Court: Inmate can’t mail sperm from prison

By David Kravets, The Associated Press
Friday May 24, 2002

SAN FRANCISCO – A California inmate has no right to mail his sperm from prison to impregnate his wife, a divided federal appeals court ruled Thursday. 

The 9th U.S. Circuit Court of Appeals, in reversing its September decision, said inmates have no constitutional right to procreate.

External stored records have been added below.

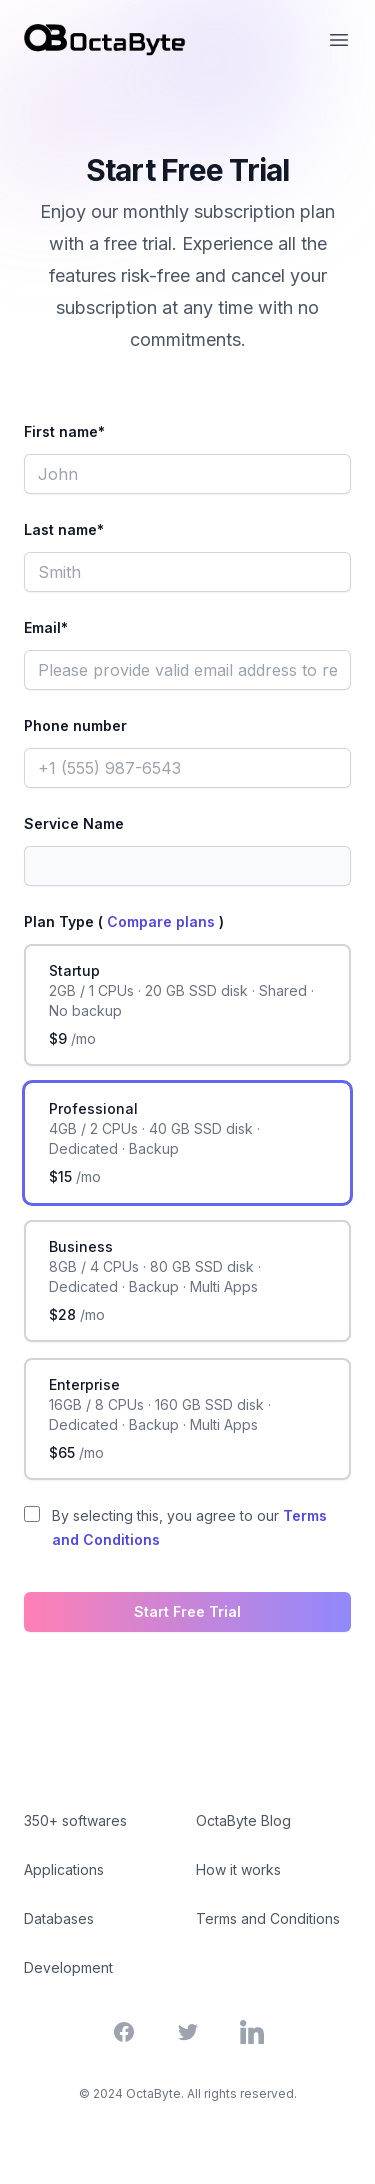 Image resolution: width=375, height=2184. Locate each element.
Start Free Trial (187, 1611)
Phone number (75, 725)
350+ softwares (75, 1820)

Ruling 6-5, the San Francisco-based court put a halt to inmate William Gerber’s plans to ship his sperm to his wife in Southern California. 

“A holding that the state of California must accommodate Gerber’s request to artificially inseminate his wife as a matter of constitutional right would be a radical and unprecedented interpretation of the Constitution,” Judge Barry G. Silverman wrote. 

Gerber’s effort to impregnate his wife got national attention last year when a three-judge panel of the same circuit said Gerber had a right to mail his sperm to his 46-year-old wife, Evelyn. 

Silverman, the lone dissent in that September opinion, said the majority’s opinion allowed Gerber “to procreate from prison via FedEx,” and added that the majority “does not accept the fact that there are certain downsides to being confined in prison.” 

The U.S. Supreme Court has said prisoners have a right to marry and be free from forced sterilization. But neither the high court nor any lower court has resolved circumstances presented in Gerber’s case, which reached the courts when the California Department of Corrections balked at Gerber’s proposal. 

“The close 6-5 decision is obviously very disappointing to the Gerbers, and disturbing to anyone troubled by a government that can dictate who may or may not have children,” said the Gerbers’ attorney, Teresa Zuber. 

Evelyn Gerber declined comment through her attorney. 

Still, a five-judge circuit minority said the prison is not harmed by a prisoner ejaculating in a cup and mailing it to his wife. 

Judge Alex Kozinski said the process neither compromises security nor places a strain on prison resources beyond that required to mail any other package. 

“The prison has no penological interest in what prisoners do with their seed once it’s spilt,” Kozinski wrote. “A specimen cup would seem to be no worse a receptacle, from the prison’s point of view, than any other.” 

He wrote that the majority’s rule could encourage curtailing prisoners’ rights. 

“Does the term imprisonment also implicitly abridge the right to speak? Or the right to own property? The right to marry? To practice a religion?” he asked. 

Gerber would be able to try to father a child the old-fashioned way if he was not serving a life term. 

For three decades, California inmates with good prison records have been granted almost unsupervised overnight visits with loved ones in prison cottages. Prisoner rights groups say conjugal visits foster good prison behavior. 

But in 1995, California banned conjugal visits for prisoners convicted of sex crimes, crimes carrying life sentences or violent crimes against family members or minors. 

Gerber is serving a life term in a state prison in Blythe for illegally discharging a firearm and making terrorist threats, and was sentenced under California’s three strikes law. 

The case is Gerber v. Hickman, 00-16494.